In her first State of the City address, in January, San Francisco Mayor London Breed announced a charter amendment proposal to designate affordable housing “as-of-right,” meaning it would not be subject to discretionary review. It would eliminate the possibility of appeals for projects setting aside 100 percent of apartments for low- and moderate-income residents.

“If an affordable housing or teacher housing project is proposed within zoning, then build it, and build it now,” she said. “No more bureaucracy. No more costly appeals. No more ‘not in my neighborhood.’”

But critics say politicians are wrong to equate environmental review with NIMBYism. One study commissioned by the Oakland-based Rose Foundation for Communities and the Environment, a nonprofit advocacy group, examined five case studies representing a variety of building plans. The report, by BAE Urban Economics, an economic advisory firm, found that environmental review never exceeded 6 percent of development costs. In one project, a city transit-oriented development proposal surrounding the Millbrae rail station, estimated to cost $1.2 billion, required environmental reviews costing $300,000, or just 0.025 percent of the total.

Civil Rights Tool

Backers of CEQA describe it as a tool to drive civil rights policy. In January, environmental and social justice advocates sent a joint letter to the Legislature asking leaders to protect the law.

“Gutting CEQA will not impact the housing crisis,” said the statement from the Center on Race, Poverty & the Environment; Leadership Counsel for Justice and Accountability; Communities for a Better Environment; Center for Community Action and Environmental Justice; and the Western Center on Law and Poverty, among others. They said stronger renter protection, rather than regulatory exemptions for developers, was the best way to preserve and expand affordable housing stock.

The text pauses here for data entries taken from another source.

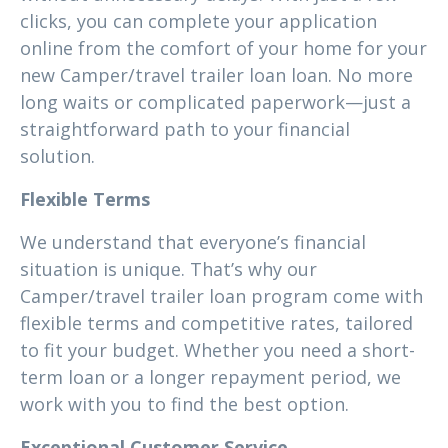
clicks, you can complete your application
online from the comfort of your home for your
new Camper/travel trailer loan loan. No more
long waits or complicated paperwork—just a
straightforward path to your financial
solution.
Flexible Terms
We understand that everyone’s financial
situation is unique. That’s why our
Camper/travel trailer loan program come with
flexible terms and competitive rates, tailored
to fit your budget. Whether you need a short-
term loan or a longer repayment period, we
work with you to find the best option.
Exceptional Customer Service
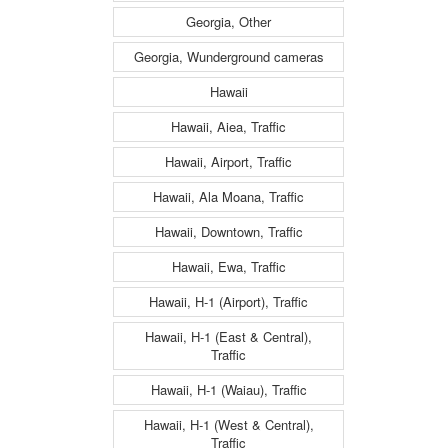
Georgia, Other
Georgia, Wunderground cameras
Hawaii
Hawaii, Aiea, Traffic
Hawaii, Airport, Traffic
Hawaii, Ala Moana, Traffic
Hawaii, Downtown, Traffic
Hawaii, Ewa, Traffic
Hawaii, H-1 (Airport), Traffic
Hawaii, H-1 (East & Central),
Traffic
Hawaii, H-1 (Waiau), Traffic
Hawaii, H-1 (West & Central),
Traffic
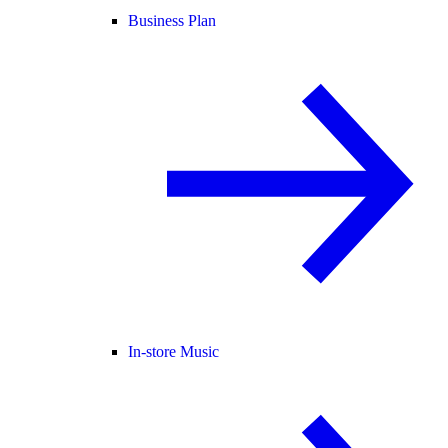
Business Plan
In-store Music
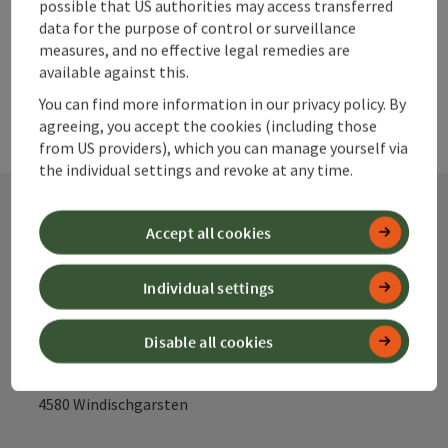
powered by
TOURDATA
possible that US authorities may access transferred
data for the purpose of control or surveillance
measures, and no effective legal remedies are
available against this.
You can find more information in our privacy policy. By
agreeing, you accept the cookies (including those
from US providers), which you can manage yourself via
the individual settings and revoke at any time.
Accept all cookies
Contact
Individual settings
Alpenland Tourismus GmbH
Disable all cookies
Bahnhofstraße 2
4580 Windischgarsten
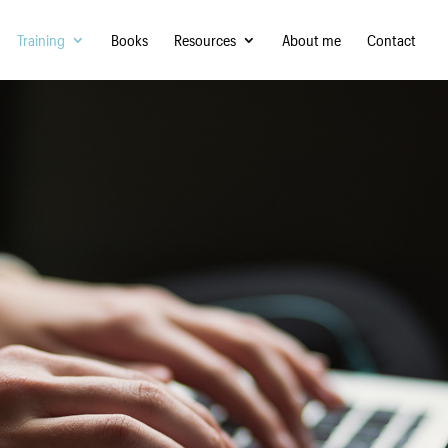
Training
Books
Resources
About me
Contact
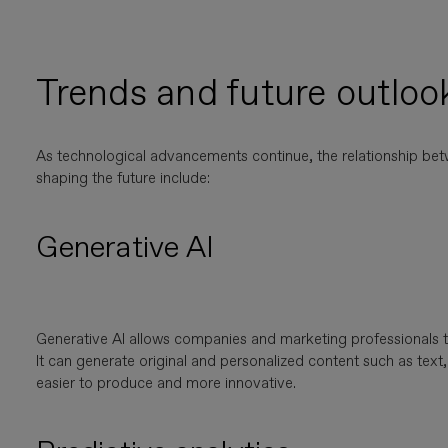
Trends and future outlook
As technological advancements continue, the relationship be
shaping the future include:
Generative AI
Generative AI allows companies and marketing professionals 
It can generate original and personalized content such as te
easier to produce and more innovative.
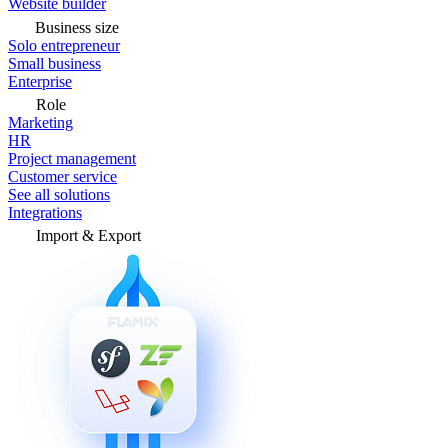
Website builder
Business size
Solo entrepreneur
Small business
Enterprise
Role
Marketing
HR
Project management
Customer service
See all solutions
Integrations
Import & Export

“When I hear the term ‘streamlining CEQA’ for affordable housing it sends up a lot of red flags,” said Allen Hernandez, an attorney in Riverside who coauthored the letter. “When it comes to affordable housing, I don’t think the root of the problem lies with environmental regulations. If we’re really talking about housing, I think we need to be talking about housing restrictions and legal barriers that benefit landlords and hurt people in communities.”

In the Bay Area, community groups have used state environmental rules to pressure developers to offer protection from rising seas.

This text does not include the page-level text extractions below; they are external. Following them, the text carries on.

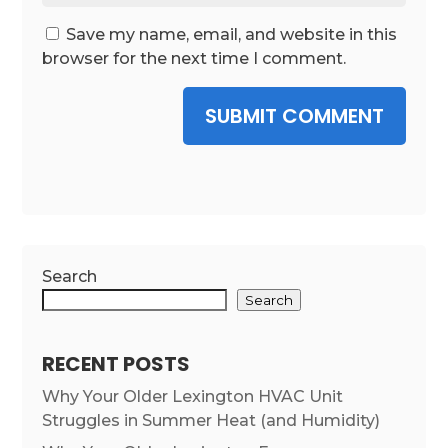
Save my name, email, and website in this
browser for the next time I comment.
SUBMIT COMMENT
Search
Search
RECENT POSTS
Why Your Older Lexington HVAC Unit
Struggles in Summer Heat (and Humidity)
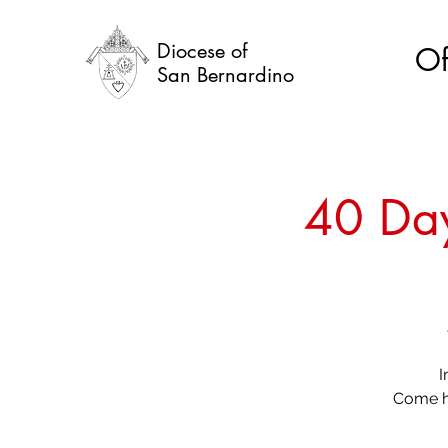
Diocese of
Of
San Bernardino
40 Day
I
Come he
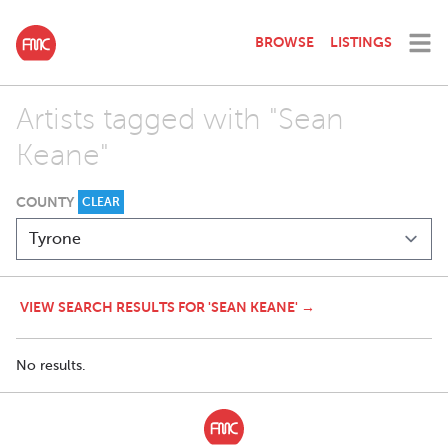
BROWSE
LISTINGS
Artists tagged with "Sean
Keane"
COUNTY
CLEAR
VIEW SEARCH RESULTS FOR 'SEAN KEANE' →
No results.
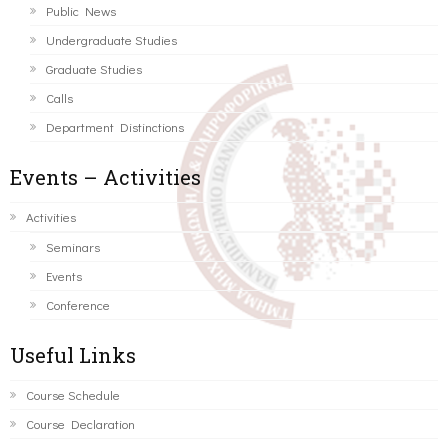
Public News
Undergraduate Studies
Graduate Studies
Calls
Department Distinctions
Events – Activities
Activities
Seminars
Events
Conference
Useful Links
Course Schedule
Course Declaration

As the Public Press has reported in ongoing investigations since 2015, Bay Area cities are slowly awakening to the growing scientific consensus that sea levels could rise by as much as 10 feet by the end of the century. For community groups concerned about regional flooding and disruption that could cost hundreds of billions of dollars that future generations will have to fix, environmental impact reports under CEQA provide leverage to cities and neighbors questioning the wisdom of waterfront construction.

“In San Francisco, you may be able to build a sea wall, but you do need to do an environmental impact report to figure out what are the impacts of the seawall,” said Caroline Farrell, executive director of the Center on Race, Poverty & the Environment. “Where does that water go? Does it impact another community downstream? What are other impacts, and how do you mitigate them? It allows for a conversation.”

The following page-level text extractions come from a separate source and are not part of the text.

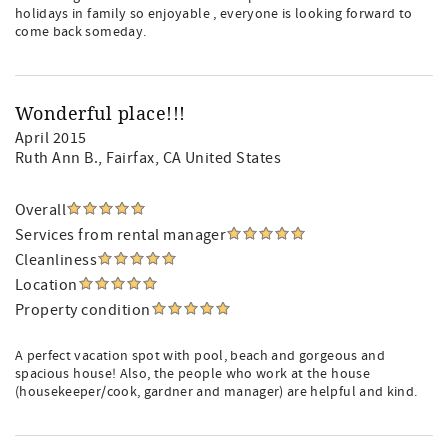
holidays in family so enjoyable , everyone is looking forward to
come back someday.
Wonderful place!!!
April 2015
Ruth Ann B.
, Fairfax, CA United States
Overall
Services from rental manager
Cleanliness
Location
Property condition
A perfect vacation spot with pool, beach and gorgeous and
spacious house! Also, the people who work at the house
(housekeeper/cook, gardner and manager) are helpful and kind.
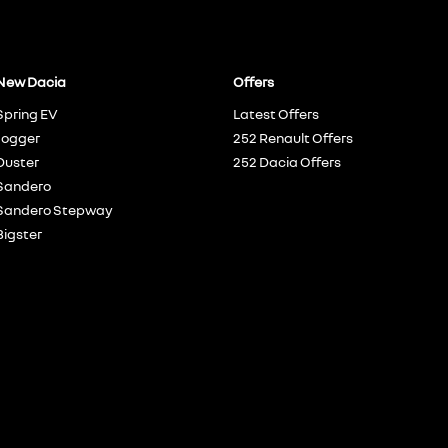
New Dacia
Offers
Spring EV
Latest Offers
Jogger
252 Renault Offers
Duster
252 Dacia Offers
Sandero
Sandero Stepway
Bigster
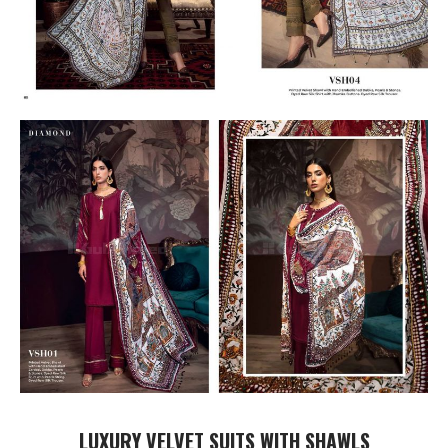
LUXURY VELVET SUITS WITH SHAWLS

In Riverside County and in Central Valley cities such as Fresno, environmental attorneys are questioning the growth of warehouses used as distribution points for e-commerce and big-box store companies, including Amazon, Home Depot and Target. Forty percent of U.S. consumer goods pass through these centers before shipping.

Residents, largely low-income people of color, say the punishing smog produced by the trucks is getting worse. The Inland Empire has some of the worst air in the country, according to the American Lung Association. It is so bad that the South Coast Air Quality Management District last year began to study ways to regulate emissions from the ground shipping industry.

“We’re dealing with immense air pollution from the thousands and thousands of diesel trucks that come into our region,” Hernandez said. “I say CEQA actually needs to be strengthened.”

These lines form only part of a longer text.